WORK ORDER:
Write out all of the entries that follow, word for word, but skip the pictures.

Collected data:
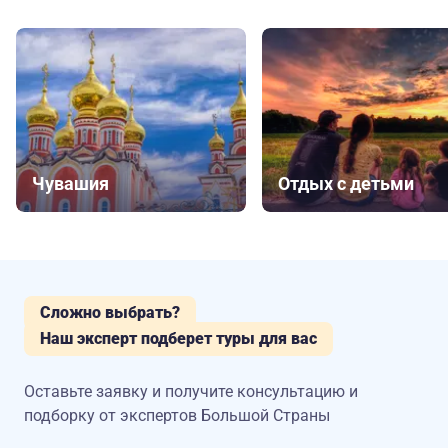
Чувашия
Отдых с детьми
Сложно выбрать?
Наш эксперт подберет туры для вас
Оставьте заявку и получите консультацию
и
подборку от экспертов Большой Страны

ANSWER BOX:
Чувашия
Отдых с детьми
Сложно выбрать?
Наш эксперт подберет туры для вас
Оставьте заявку и получите консультацию
и
подборку от экспертов Большой Страны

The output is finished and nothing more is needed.